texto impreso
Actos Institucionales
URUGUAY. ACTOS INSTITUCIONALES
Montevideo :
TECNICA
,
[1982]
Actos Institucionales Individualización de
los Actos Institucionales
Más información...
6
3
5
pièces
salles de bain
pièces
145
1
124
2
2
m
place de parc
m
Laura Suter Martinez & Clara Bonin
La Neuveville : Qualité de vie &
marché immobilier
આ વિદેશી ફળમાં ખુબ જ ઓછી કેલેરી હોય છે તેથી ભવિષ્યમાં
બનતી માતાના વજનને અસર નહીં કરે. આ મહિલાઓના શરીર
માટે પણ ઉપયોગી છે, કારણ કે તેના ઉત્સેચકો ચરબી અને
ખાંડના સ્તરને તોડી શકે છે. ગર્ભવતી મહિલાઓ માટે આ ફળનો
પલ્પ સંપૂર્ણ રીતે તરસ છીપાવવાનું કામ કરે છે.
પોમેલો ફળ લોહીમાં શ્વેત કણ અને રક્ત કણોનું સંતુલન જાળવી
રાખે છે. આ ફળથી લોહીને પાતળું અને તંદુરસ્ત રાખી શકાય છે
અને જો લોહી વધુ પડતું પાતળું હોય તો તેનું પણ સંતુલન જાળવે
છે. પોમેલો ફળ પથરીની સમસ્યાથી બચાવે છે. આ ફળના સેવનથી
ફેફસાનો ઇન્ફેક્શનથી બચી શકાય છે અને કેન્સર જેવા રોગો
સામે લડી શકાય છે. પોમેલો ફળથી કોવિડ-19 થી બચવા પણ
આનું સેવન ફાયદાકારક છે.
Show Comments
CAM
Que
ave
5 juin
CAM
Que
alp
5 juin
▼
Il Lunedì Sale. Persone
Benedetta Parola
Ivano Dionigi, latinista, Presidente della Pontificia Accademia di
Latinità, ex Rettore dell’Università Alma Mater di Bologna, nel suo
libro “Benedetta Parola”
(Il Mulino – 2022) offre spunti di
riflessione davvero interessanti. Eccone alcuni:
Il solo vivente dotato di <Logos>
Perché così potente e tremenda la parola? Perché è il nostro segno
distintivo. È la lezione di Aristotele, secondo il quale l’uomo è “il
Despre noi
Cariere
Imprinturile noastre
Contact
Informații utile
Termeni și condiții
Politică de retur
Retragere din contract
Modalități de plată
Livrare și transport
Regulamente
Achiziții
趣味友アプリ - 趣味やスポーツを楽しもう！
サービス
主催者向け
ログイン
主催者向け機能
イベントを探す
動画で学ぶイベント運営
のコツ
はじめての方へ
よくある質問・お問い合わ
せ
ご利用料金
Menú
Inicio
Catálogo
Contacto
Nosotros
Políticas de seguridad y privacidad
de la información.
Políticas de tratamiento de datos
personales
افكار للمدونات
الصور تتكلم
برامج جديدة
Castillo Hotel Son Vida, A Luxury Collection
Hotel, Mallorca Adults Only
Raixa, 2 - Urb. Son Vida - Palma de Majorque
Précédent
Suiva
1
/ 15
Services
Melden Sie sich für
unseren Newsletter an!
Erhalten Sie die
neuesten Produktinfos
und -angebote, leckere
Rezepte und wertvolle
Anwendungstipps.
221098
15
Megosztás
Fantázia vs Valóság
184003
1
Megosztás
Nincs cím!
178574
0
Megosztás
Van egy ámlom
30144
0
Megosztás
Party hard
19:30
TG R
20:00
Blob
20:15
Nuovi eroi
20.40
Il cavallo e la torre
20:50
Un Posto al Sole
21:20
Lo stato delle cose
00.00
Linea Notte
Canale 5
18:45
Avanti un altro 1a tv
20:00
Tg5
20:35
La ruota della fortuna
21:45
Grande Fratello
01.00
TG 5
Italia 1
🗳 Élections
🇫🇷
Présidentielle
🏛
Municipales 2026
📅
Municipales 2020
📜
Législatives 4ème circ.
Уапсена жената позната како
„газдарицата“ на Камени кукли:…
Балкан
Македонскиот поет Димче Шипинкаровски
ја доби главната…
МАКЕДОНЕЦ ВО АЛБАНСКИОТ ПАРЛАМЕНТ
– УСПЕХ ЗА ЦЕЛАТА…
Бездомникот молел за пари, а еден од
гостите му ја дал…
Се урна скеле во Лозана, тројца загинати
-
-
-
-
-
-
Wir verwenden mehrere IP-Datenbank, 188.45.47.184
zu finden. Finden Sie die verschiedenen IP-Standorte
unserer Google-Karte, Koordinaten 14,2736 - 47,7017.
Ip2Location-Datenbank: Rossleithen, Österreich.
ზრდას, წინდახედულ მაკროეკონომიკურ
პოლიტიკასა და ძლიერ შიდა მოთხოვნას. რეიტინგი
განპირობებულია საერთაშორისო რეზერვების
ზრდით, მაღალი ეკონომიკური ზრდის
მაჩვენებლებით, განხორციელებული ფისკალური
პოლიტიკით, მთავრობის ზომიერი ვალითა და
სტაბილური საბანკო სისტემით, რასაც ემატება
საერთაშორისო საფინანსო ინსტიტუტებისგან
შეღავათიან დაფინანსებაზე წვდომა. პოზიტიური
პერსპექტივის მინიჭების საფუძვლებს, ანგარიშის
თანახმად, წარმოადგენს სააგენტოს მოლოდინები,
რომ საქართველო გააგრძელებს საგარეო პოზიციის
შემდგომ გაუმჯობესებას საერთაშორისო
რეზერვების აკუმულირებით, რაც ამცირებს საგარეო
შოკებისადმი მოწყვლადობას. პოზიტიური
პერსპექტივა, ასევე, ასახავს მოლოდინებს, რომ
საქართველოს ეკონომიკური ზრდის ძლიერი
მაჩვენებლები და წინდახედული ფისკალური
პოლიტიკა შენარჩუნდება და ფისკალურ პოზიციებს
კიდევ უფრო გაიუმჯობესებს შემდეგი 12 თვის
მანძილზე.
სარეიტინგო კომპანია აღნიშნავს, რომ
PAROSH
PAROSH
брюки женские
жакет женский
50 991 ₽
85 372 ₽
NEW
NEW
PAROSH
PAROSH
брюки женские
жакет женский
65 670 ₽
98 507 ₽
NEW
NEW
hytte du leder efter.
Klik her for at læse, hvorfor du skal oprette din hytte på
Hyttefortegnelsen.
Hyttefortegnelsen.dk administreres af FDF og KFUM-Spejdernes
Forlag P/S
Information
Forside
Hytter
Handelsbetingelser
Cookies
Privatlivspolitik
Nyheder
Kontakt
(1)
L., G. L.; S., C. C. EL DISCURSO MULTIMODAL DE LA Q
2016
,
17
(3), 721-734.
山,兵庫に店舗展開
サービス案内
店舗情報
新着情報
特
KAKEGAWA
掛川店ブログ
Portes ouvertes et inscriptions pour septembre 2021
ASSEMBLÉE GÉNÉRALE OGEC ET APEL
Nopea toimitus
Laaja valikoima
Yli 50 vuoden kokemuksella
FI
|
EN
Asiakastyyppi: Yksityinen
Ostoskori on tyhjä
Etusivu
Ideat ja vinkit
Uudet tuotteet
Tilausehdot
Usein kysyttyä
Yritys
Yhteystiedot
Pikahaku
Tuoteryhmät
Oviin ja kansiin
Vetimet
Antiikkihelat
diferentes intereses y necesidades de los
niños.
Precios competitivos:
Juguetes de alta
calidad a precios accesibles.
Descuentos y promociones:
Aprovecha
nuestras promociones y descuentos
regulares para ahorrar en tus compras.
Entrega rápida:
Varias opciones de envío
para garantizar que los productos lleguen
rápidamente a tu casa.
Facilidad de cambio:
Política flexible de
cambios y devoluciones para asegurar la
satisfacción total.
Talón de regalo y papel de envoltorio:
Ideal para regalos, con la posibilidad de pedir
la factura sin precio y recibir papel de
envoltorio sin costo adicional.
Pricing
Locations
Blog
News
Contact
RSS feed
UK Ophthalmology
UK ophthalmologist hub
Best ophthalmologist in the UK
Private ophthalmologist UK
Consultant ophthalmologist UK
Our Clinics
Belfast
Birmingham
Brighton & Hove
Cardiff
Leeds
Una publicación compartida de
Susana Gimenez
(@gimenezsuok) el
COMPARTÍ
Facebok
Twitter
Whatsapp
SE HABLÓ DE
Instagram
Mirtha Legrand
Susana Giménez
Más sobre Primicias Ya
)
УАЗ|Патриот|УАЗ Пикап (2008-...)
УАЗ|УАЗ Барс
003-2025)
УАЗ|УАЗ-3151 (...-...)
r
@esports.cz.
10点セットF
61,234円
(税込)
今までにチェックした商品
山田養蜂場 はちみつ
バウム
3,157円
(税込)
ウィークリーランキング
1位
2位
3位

..............................

GOAL OF THE EXERCISE
Please tally the lines of the entries that contain the string "Datenbank" and reply with the count alone.

RESULT FOR THIS EXERCISE
2